Claude with MCP
In the past few weeks, I have been exploring MCP server with Claude desktop as a non-technical user. My goal is to integrate this into my daily workflow for productivity. In this short blog, I will share my experience and explain how I use it for my daily tasks.
What is MCP?
MCP means Model Context Protocol. It has those components:
- Hosts are apps like Claude Desktop or Cursors that start the connection
- Clients connect to servers one-to-one inside the host app
- Servers give context, tools, and prompts to clients
For non-technical users, Claude desktop is the best choice for host to start with MCP. Clients can be understood as each LLM conversion chat. With MCP servers, Claude can work with your daily tools like Confluence, JIRA, and Google Drive without copying and pasting.
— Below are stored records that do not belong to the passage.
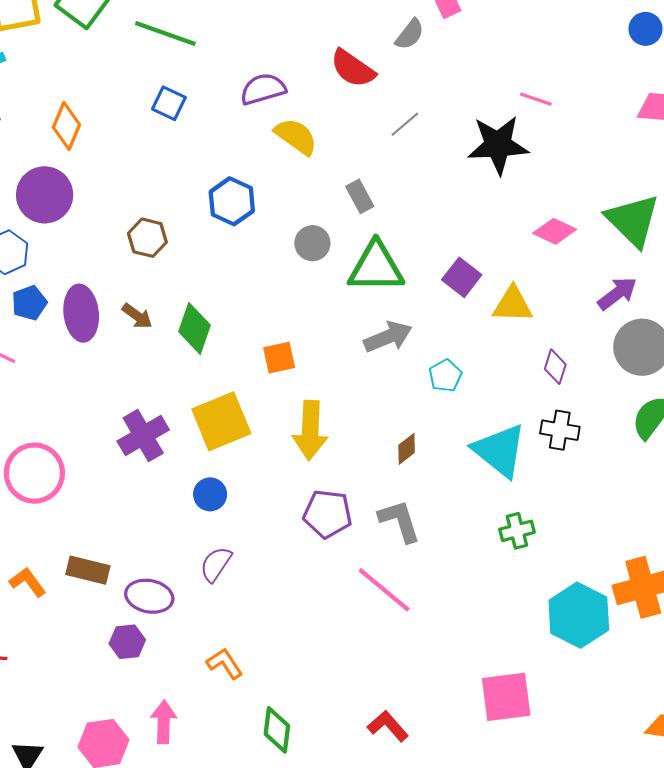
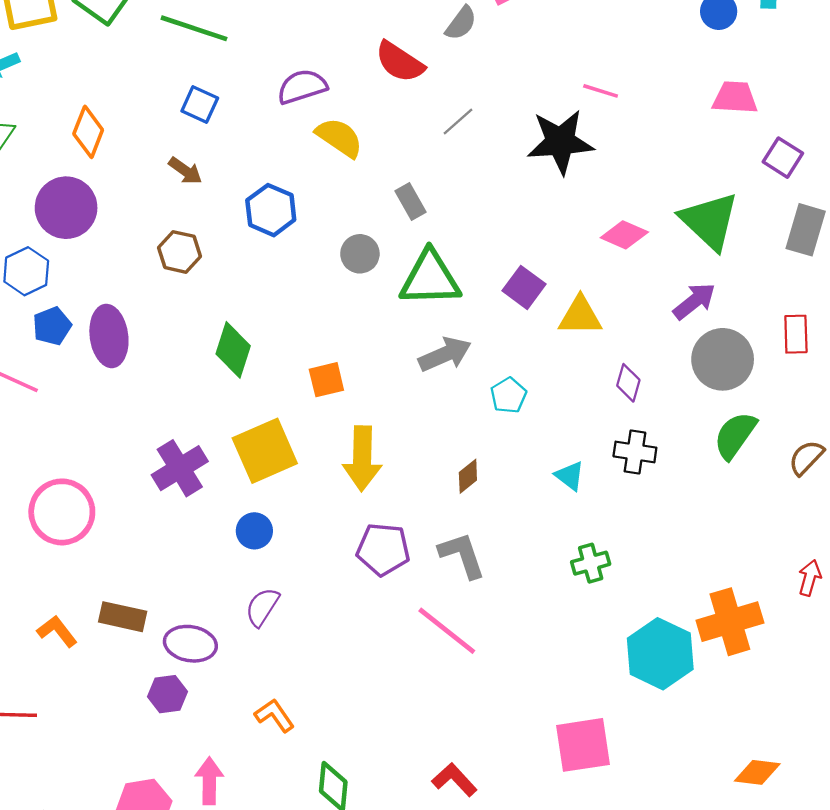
brown arrow: (137, 316) -> (185, 171), moved
cyan triangle: (500, 451) -> (570, 476), size x0.5

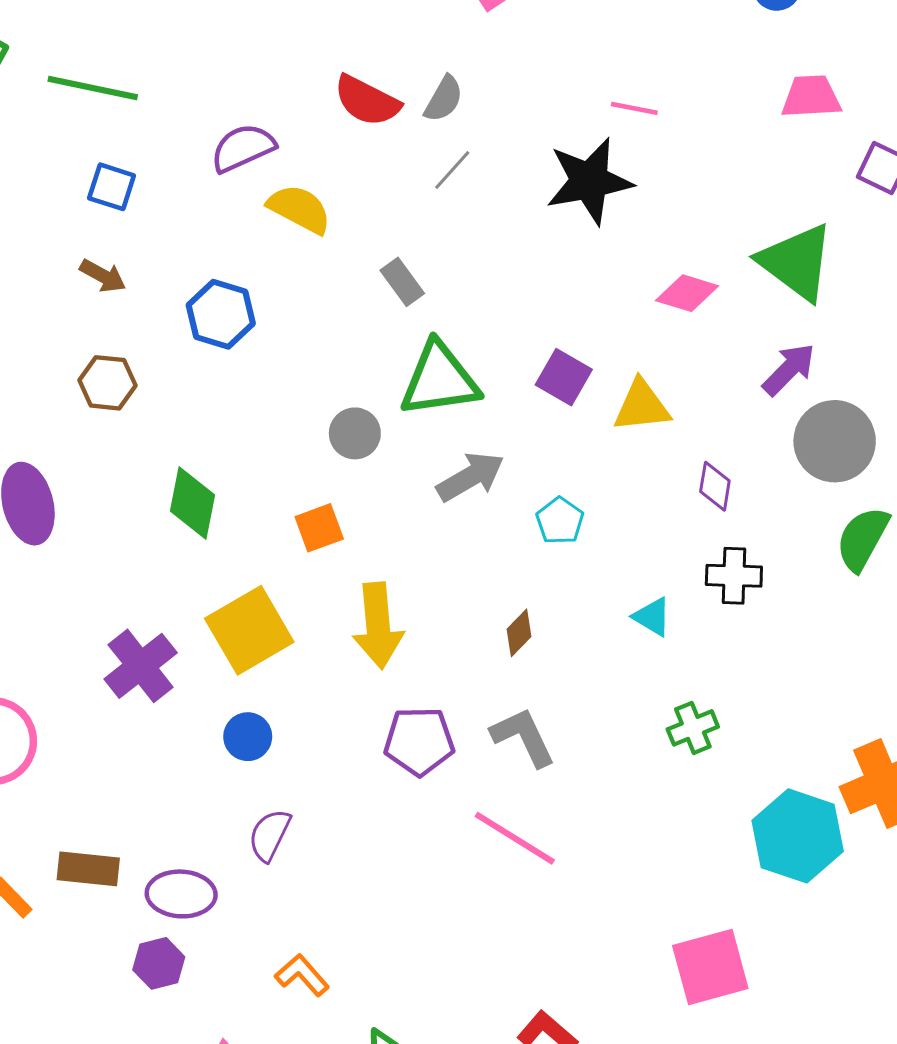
gray semicircle: (461, 23) -> (444, 99), moved
gray circle: (360, 254) -> (355, 433), moved

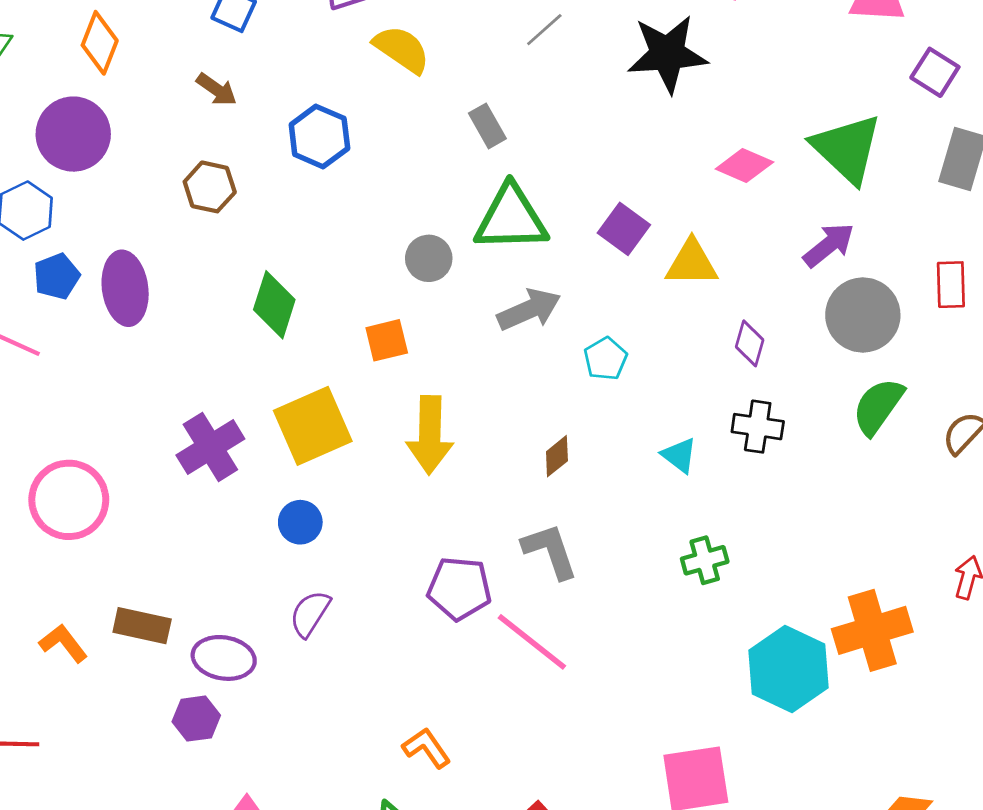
purple pentagon: (419, 741) -> (459, 588), moved
orange L-shape: (302, 975) -> (427, 748), moved

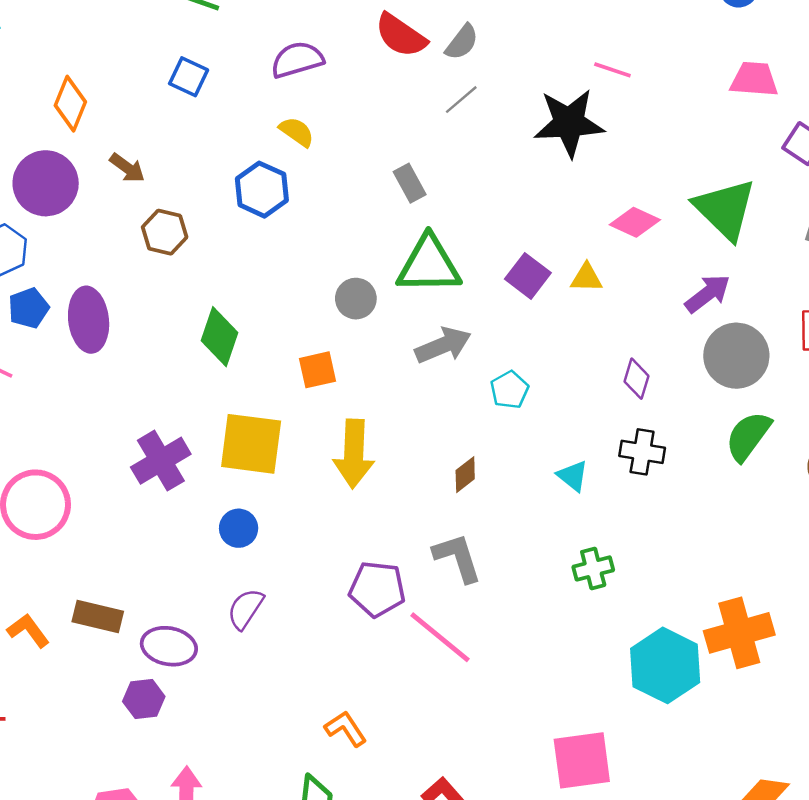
yellow semicircle: (402, 49) -> (297, 132), moved, size x0.7
brown arrow: (217, 89) -> (127, 168), moved
yellow triangle: (692, 263) -> (587, 278), moved, size x0.7
yellow square: (313, 426) -> (251, 444), turned 30

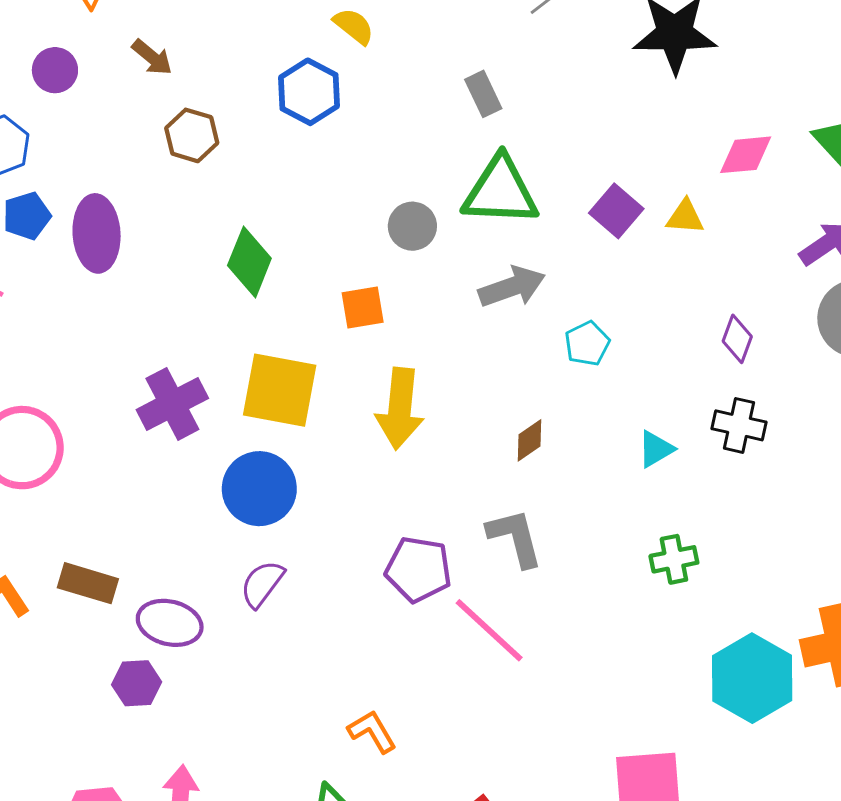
purple circle: (46, 183) -> (55, 70), size x0.6
pink diamond: (635, 222) -> (746, 155), turned -33
cyan triangle: (573, 476) -> (656, 449), turned 48
blue circle: (239, 528) -> (259, 489), size x1.6

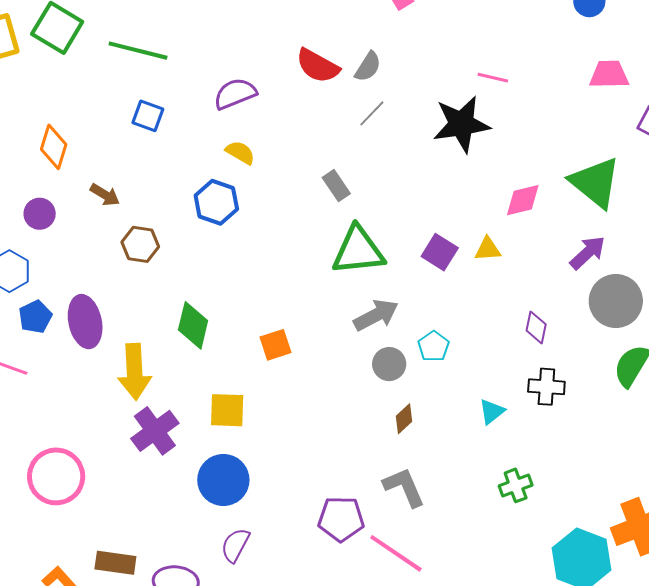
gray circle: (412, 226) -> (389, 364), moved
yellow square: (280, 390) -> (227, 410), size x0.7
yellow arrow: (400, 409) -> (135, 372), moved

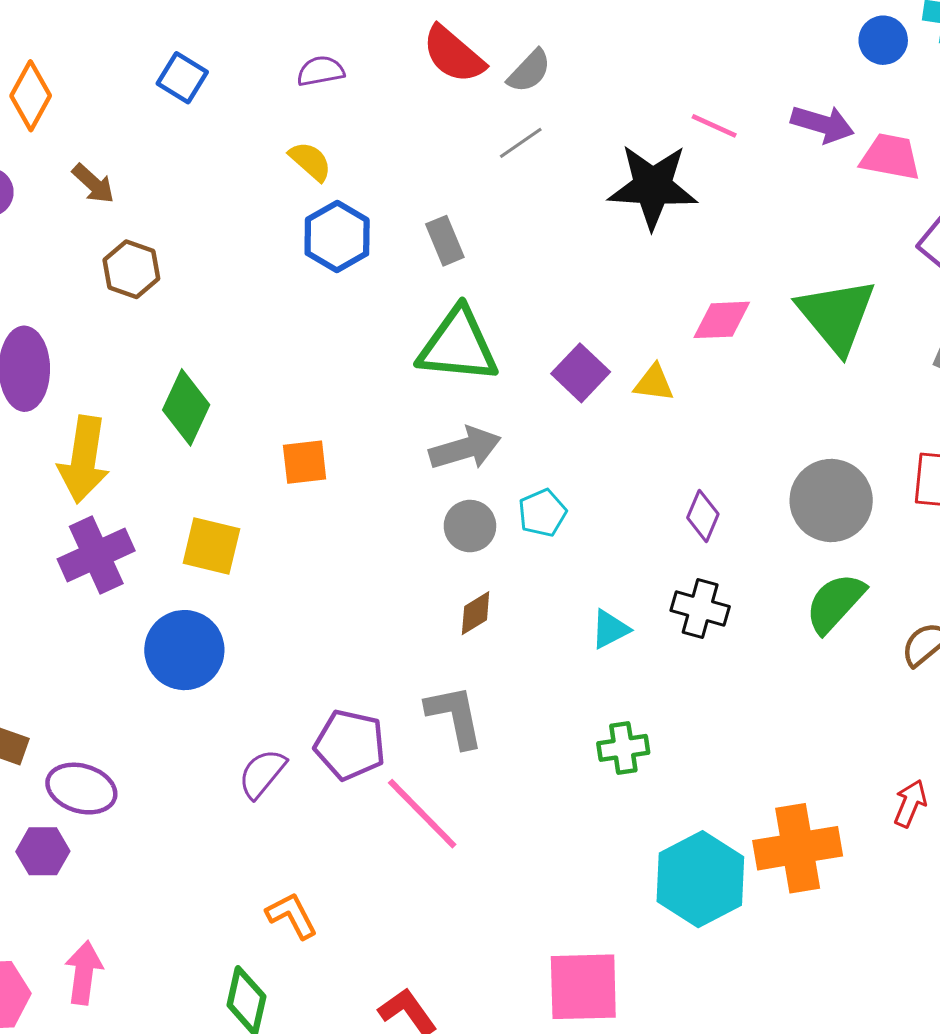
purple semicircle: (235, 94) -> (321, 71), size x0.7
blue hexagon: (216, 202) -> (337, 236), moved
purple arrow: (588, 253) -> (823, 124), moved, turned 48
purple semicircle: (235, 545) -> (262, 773), moved

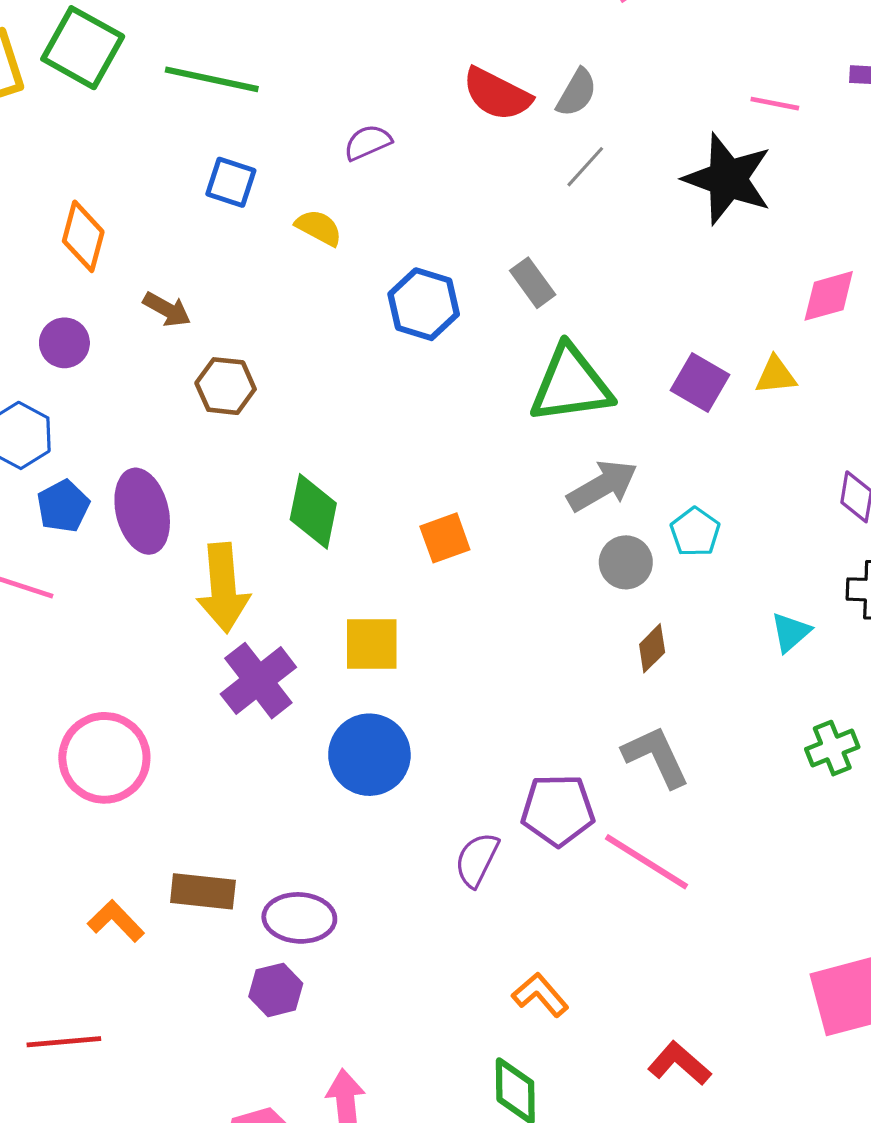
yellow semicircle: (310, 161) -> (319, 228), moved
black star: (653, 186) -> (728, 179), turned 30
Benefits of Using Claude with MCP
- Save Time: Get information fast without switching apps
- Better Workflow: Do tasks by talking to Claude
- Less Manual Work: Let Claude gather and organize information
- Better Decisions: See all your data in one place
What Can Claude Do With MCP?
After trying more than 30 MCP services, I kept these servers in my Claude desktop. Here’s how each one helps me work better:
Filesystem
You can find the setup guide in Claude’s Blog. It lets your LLM read, create, change, and organize files. For example, I ask it to clean up messy folders or save data from LLM outputs.
Atlassian
This is an official integration from Claude. It can search and summarize pages without opening them, find information across pages, and create new pages. It saves you from building RAG for Confluence. In JIRA, it can check ticket status, create new tickets, update tickets, and move tickets through your workflow.
Slack
This server is here. It lets Claude work with your Slack workspace. I use it to summarize messages from channels I don’t check often. I also combine it with other MCP services. For example, I can send a message in Slack and create a JIRA ticket at the same time by typing in Claude desktop.
Firecrawal
This is a useful integration that gets information from websites without writing code. I tried it for different cases. It can get fee structures and orderbook data from websites. The LLM can then organize this information into useful formats. You can also use the filesystem tools to save it locally.
Langfuse
The Langfuse MCP server adds prompt management to Claude desktop. You can get saved prompts and organize the ones you’re using. For example, I can type a Slack message and an assignee name, and the prompt will trigger both Slack and Atlassian MCP servers to send the message and create a JIRA ticket.
Spotify
This is another cool integration I use. It lets me change playlists without opening Spotify. I can also create playlists when I don’t know what to listen to. For example, I always ask it to make a playlist based on my Slack messages from today.
Thoughts on MCP
Using Multiple MCP Servers
The best part is using multiple MCP services together. It creates better workflows and works like having agents without coding. For example, I just combined Langfuse, Slack and JIRA together which can automate the flow for Slack notification and JIRA creation easily. And you can bring more creativity for fun.
Context Limits
You need to understand what each MCP service can do. If the search is too broad, it will be slow or hit context limits and fail. For example, the Slack MCP server can’t search channels by name. If you just ask it to send a message to a channel name, it will fail. The better way is to list all key channel IDs in your Slack server setup. This ensures the server can find the right channel.
Productivity
MCP can definitely bring productivity. In nature, MCP with LLM can make natural language driven workflow possible. However, to achieve more autonomous for complex workflow, it requires a deep understanding and view for the process end-to-end and also the sense of the capabilities of MCP servers and also LLM.